# PROBLEM REQUIREMENTS
Below are lines of data, and only some are wanted. Please repeat exactly those from the line that has "Forretningsadresse" through the line that has "Utleie av egen eller leid fast eiendom".

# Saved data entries

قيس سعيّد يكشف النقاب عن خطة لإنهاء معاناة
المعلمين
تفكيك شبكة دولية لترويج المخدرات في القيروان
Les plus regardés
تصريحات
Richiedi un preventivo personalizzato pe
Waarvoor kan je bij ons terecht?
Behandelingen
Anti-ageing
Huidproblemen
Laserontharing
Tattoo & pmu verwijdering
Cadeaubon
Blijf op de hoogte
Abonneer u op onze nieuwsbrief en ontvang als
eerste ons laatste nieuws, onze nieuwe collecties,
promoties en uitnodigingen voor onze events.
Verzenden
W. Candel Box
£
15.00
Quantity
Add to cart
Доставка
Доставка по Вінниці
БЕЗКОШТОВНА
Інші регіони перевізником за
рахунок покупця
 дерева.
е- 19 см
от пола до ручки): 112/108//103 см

==

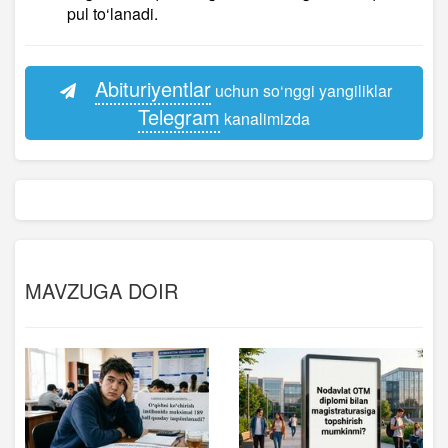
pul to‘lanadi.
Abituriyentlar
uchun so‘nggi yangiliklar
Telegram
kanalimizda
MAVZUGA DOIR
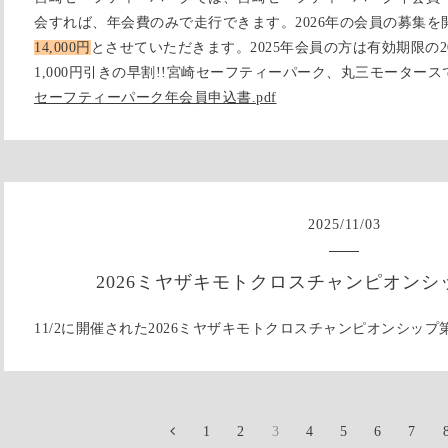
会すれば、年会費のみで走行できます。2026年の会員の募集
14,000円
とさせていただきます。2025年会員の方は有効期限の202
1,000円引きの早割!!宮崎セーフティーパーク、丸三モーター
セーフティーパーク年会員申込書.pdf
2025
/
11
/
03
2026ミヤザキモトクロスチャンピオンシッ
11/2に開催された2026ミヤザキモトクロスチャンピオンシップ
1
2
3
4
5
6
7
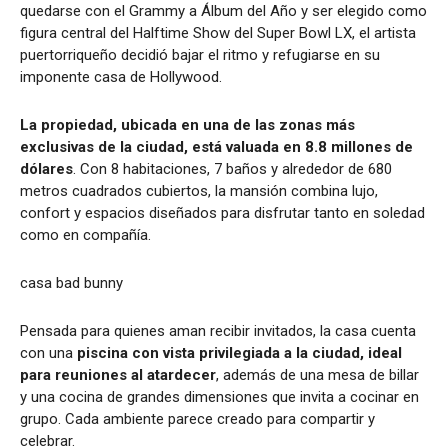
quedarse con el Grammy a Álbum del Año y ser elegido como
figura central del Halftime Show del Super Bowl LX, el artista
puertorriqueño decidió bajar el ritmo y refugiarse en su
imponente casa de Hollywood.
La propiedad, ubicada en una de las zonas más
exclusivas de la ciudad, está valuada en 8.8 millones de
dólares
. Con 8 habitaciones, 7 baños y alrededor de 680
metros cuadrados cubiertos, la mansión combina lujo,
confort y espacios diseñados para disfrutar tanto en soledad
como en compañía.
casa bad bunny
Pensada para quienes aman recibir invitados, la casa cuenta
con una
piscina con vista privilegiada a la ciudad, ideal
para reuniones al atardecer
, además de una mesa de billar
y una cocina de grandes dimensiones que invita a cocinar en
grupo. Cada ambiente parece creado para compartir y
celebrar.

---

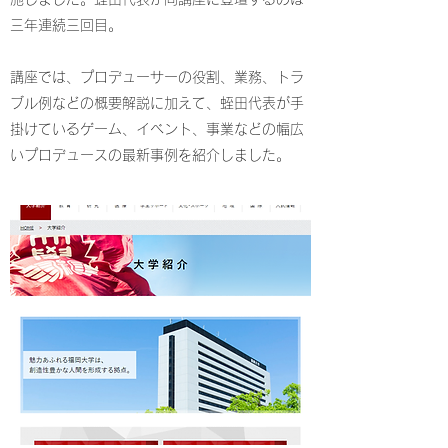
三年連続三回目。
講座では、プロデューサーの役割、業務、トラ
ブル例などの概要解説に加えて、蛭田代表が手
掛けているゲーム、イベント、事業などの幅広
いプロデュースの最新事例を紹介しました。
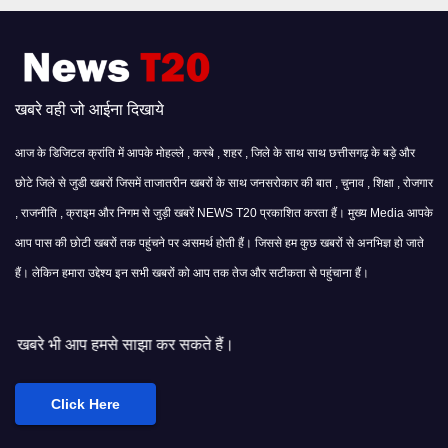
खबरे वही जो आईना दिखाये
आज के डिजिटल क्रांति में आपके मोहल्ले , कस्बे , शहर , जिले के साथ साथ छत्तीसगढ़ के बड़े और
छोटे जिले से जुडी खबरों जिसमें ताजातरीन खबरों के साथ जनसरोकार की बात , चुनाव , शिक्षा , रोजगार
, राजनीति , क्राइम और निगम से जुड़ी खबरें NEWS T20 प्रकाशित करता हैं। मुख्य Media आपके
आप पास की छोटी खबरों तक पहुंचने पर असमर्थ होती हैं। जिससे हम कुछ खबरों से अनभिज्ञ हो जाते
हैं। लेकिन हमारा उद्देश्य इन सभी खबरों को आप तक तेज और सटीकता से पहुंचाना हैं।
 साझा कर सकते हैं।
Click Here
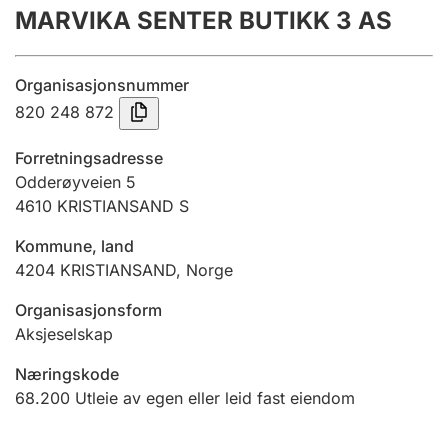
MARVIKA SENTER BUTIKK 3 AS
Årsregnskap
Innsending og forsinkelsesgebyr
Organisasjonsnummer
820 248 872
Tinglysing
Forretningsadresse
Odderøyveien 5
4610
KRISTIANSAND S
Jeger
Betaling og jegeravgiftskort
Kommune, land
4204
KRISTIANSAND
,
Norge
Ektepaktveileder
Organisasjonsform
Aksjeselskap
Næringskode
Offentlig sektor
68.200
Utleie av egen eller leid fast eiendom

# RESULT OF THE TASK
Forretningsadresse
Odderøyveien 5
4610
KRISTIANSAND S
Jeger
Betaling og jegeravgiftskort
Kommune, land
4204
KRISTIANSAND
,
Norge
Ektepaktveileder
Organisasjonsform
Aksjeselskap
Næringskode
Offentlig sektor
68.200
Utleie av egen eller leid fast eiendom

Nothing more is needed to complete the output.